John Hoglund said in the New York Theater Review: “Hildegard returns . . . through the artistry of Linn Maxwell in a commanding performance that is as scholarly as it is relevant today.” London’s The Times wrote: “Hildegard is reborn as mezzo Linn Maxwell,” with her “hypnotically beautiful song.”
As the play continued to receive praise and interest, Maxwell began to consider the possibility of making a film.
“Making a movie was a little beyond our means, so we decided to make a film of the play itself,” said Maxwell, who self-funded the project. “I funded it through a lifetime of performing, as a tribute to St. Hildegard,” she said. “I expect that DVD sales will help offset production costs.”
She worked with Grand Rapids companies Rasikas Films and Cynthia Kay and Co. on the project.
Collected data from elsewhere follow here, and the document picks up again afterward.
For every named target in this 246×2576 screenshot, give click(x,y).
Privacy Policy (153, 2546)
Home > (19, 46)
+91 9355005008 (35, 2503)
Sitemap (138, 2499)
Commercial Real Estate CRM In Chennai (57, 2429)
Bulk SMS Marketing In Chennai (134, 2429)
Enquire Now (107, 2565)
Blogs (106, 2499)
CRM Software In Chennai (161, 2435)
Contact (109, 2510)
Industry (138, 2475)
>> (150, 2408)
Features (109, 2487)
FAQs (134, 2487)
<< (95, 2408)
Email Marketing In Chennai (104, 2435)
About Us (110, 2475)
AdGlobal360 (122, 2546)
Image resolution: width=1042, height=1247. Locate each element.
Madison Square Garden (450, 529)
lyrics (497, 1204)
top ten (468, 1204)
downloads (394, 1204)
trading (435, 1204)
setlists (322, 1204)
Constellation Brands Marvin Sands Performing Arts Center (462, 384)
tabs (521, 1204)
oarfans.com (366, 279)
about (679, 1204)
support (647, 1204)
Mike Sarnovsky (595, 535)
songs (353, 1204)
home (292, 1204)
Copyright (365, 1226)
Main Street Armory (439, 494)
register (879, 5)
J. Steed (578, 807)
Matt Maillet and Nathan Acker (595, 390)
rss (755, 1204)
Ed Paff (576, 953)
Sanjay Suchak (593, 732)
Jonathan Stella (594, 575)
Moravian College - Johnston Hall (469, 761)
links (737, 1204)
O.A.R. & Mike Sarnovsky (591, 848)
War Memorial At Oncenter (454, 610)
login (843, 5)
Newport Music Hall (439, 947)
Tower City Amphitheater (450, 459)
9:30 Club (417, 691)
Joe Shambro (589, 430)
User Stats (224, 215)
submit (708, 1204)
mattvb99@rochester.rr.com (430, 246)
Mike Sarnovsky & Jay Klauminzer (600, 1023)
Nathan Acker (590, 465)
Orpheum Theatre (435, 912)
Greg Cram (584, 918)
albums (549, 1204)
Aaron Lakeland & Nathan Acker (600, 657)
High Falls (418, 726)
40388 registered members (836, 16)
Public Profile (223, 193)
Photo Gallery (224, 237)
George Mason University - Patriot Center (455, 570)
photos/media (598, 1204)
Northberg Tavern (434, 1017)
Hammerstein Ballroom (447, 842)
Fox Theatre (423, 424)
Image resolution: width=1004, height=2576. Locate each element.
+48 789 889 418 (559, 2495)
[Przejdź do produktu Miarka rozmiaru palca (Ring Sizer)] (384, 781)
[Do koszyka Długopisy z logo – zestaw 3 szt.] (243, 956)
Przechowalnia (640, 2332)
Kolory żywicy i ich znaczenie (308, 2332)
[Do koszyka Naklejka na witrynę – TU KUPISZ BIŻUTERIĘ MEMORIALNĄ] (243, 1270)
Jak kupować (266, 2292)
The DVD adaptation required four days of filming, one day on Maxwell’s farm in Alto and three days on a soundstage.
Hildegard composed 75 songs during her lifetime in the 12th century, and Maxwell wanted to integrate her music into the film. As a member of the singing group The Hildegard Singers, Maxwell was able to utilize her group’s previous recordings for the soundtrack. The Hildegard Singers are comprised of Maxwell, Barbara McCarger, Diane Penning and Lisa Walhout, and the recording also included instrumentalists Timothy Steele and Calvin Stapert from Calvin College.
Maxwell said the music underscores the scenes and brings more life and a feeling of forward motion to the film.
The DVD contains more than three hours of additional content, including an annotated script and supplemental notes, a two-part seminar for church or academic group discussion, and a variety of recent topical interviews conducted by Maxwell with many of the world’s leading Hildegard scholars, including two from Kalamazoo’s International Congress on Medieval Studies.
Maxwell and her husband, Fred Keller, CEO of Cascade Engineering, hosted a DVD launch party for the film at the UICA, and the film is available at www.hildegardthemovie.com.
Maxwell will continue to perform her one-woman show and hopes that the DVD will continue to gain attention as Hildegard becomes more widely known through the new honors that have been bestowed on her. She has already developed a German translation for a subtitled version of the film, and Germany’s Hildegard Abbey, from which Maxwell requested photo permission during the development of the project, asked for two copies of the DVD following its completion. It is likely additional showings may follow.
“I hope they take away a sense of their openness to the living light,” Maxwell said of audiences of the film. “Hildegard comes back after 900 years to share with us her message, which is the living light is shining, and open up to it and let that light make the world a better place for yourself, your family. We need to look up and receive that message from God that comes by listening to Him.”